After storms, earthquakes and fires, we might yet climb out of our caves to hear that still small voice remind us of our sacred purpose. A tender whisper chides deep within raising questions about how we live and the secret judgments that we have passed on others. New realizations emerge: the heart withers on boorish indulgence and indignant rage exhausts itself soon enough. More noble breath than the gasp of rancor and strife is meant to fill the sails of desire. Those humbled meek mourning in vulnerable poverty, life loving, peace making and mercy giving, suffering all kinds of persecution; these are the ones in whom Life billows anew in this dying world, and through them, bright freshness awaits outside the cave.  

August 2, 2020

Under the Shadow of the Cross

Under the Shadow of the Cross, an uneventful silence can take hold.  We want something to happen but instead we are pulled into a sort of idleness. We want some sort of result, something that will help us prove to ourselves that this time was not wasted. Instead, there is an empty expanse and the only horizons we see are lonely, raising more questions than answers. What difficult voids wait in the heart! Yet, here, the Living God has created an ache that He yearns for us to share, a sharing in we know not what.

This silent stillness at times seems oppressive and something to be avoided. So we distract ourselves with our daily routine and with our routines in prayer and piety.  We conjure memories of the last time we felt spiritual, but no memory can satisfy the need to be still.  So we wait, humbled, haunted by the thought that no feat of spiritual industry can remove the piercing thorn. God Himself does not touch it but permits us to discover Him in our inadequacy. Thus, in the vestiges of religious accomplishments, our heart aches on deserted ground, sharing in we know not what.  

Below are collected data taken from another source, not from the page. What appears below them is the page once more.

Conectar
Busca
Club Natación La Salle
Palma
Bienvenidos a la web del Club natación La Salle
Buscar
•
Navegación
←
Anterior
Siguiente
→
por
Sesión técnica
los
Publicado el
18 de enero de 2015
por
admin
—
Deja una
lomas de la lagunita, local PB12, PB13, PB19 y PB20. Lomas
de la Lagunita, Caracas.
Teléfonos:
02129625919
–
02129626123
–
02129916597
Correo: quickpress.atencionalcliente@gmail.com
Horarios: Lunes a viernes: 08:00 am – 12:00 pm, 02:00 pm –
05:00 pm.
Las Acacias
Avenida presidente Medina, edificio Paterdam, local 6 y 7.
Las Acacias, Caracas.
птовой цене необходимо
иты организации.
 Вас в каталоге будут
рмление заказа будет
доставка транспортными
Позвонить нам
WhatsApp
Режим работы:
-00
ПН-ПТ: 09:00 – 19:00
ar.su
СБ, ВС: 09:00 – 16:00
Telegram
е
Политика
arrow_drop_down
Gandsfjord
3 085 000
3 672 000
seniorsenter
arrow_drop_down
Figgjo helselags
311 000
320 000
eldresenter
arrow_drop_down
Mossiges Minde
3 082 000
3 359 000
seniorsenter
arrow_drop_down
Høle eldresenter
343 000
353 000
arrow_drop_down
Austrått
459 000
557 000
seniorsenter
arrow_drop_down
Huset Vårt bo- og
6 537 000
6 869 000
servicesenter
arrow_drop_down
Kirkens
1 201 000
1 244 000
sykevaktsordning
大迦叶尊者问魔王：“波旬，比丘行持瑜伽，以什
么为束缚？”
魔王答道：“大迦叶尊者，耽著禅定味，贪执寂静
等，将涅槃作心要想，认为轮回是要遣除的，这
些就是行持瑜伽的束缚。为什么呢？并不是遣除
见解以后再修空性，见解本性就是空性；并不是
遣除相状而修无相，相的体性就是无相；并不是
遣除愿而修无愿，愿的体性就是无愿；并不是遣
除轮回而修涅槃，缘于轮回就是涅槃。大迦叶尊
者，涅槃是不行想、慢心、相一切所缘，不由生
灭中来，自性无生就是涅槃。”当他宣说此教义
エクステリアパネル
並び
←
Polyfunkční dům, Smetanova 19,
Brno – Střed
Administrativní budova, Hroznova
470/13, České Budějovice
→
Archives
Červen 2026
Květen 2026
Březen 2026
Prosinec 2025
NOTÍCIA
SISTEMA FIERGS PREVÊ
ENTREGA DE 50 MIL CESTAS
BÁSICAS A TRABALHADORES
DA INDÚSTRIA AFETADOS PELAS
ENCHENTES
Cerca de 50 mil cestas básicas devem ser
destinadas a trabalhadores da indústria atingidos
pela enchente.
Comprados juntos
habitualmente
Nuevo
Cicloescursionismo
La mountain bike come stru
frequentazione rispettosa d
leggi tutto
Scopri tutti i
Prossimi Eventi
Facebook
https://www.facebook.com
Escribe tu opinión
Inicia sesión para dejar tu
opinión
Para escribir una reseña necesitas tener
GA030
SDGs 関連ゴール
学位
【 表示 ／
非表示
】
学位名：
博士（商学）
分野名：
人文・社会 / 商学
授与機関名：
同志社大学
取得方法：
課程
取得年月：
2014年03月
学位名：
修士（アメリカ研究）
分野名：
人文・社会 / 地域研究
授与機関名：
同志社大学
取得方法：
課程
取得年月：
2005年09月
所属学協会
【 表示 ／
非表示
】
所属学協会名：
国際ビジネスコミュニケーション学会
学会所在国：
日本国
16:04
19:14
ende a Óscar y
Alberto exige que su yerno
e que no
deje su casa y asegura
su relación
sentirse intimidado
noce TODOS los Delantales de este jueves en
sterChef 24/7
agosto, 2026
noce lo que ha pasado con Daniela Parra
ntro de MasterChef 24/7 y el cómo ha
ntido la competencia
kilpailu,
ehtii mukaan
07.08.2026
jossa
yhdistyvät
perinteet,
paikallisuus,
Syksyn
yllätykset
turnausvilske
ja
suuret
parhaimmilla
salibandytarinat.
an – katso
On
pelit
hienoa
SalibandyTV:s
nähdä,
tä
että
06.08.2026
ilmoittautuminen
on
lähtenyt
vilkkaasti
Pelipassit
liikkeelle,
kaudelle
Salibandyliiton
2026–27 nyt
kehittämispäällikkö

In the public square, this same silent prayer boldly rings for the cruciform shadow that we know in our hearts also covers the marketplace of ideas. Infuriated health officials vent oblivious to the ringing tolls of coming glory. Pedantic political powers relentlessly blame, but resonances of grace bathe the humble. No deadly hum of satanic accusation can thwart the hidden splendor lurking within hearts enchanted with prayer's good spell.   Something noble is being conceived in sacred hiddenness while the powerful cast about unaware of the perilous precipice before them.  A new unheard of hope stirs, even as earthly dreams seem shattered, in a sinner's fellowship, sharing in we know not what.    

Whether amidst the exigencies of the daily grind or hidden in the privacy of one's room, a deeper kind of prayer finds those eyes who search for us in love. Only as we learn to rest in the seeming idleness of love will we ever catch a fleeting glimpse of His inexhaustible gaze. Only a shared gaze catches unexpected voids and the haunting expectations that await us in love cannot be guessed until they are welcomed by the soul, even in its not knowing.

Idleness before the Cross of Christ takes on new meaning -- for in that intimate stillness to which He calls us one heart speaks to another, an abyss calls to abyss, voids co-inhere in that surprised possession of the other, that astonishing, but hope for, mutual delight.  He aches, knowing our plight, having chosen to take our side and we ache, seeing His plight for our sake. Here is the landscape of mutual recognition: He suffers our misery for love and seeing that He has so suffered for us, we wish to suffer in love for Him.  Something no words can say is shared, under the shadowof the Cross, known by that loving faith alone.

July 26, 2020

Contemplative Prayer in Crisis

Worried eyes peer above a mask in a supermarket while customers attempt to dodge each other in the aisles. Someone does not see the floor stickers and back muscles tighten. The sharp condescending tones of a young and tired cashier remind me of a middle school teacher. In the chaotic wreckage of post-shelter-in-place America, childhood insecurities have reclaimed ground once lost to adulthood, and the smallest act of non-compliance solicits fierce if unspoken reactions. Anxiety and concern for safety suck the air out of humor and graciousness - in a world where the only smiles we can offer are hidden and at a distance.  Yet, the Lord is present in this tenseness of it all, waiting for that one moment where He might unveil his glory.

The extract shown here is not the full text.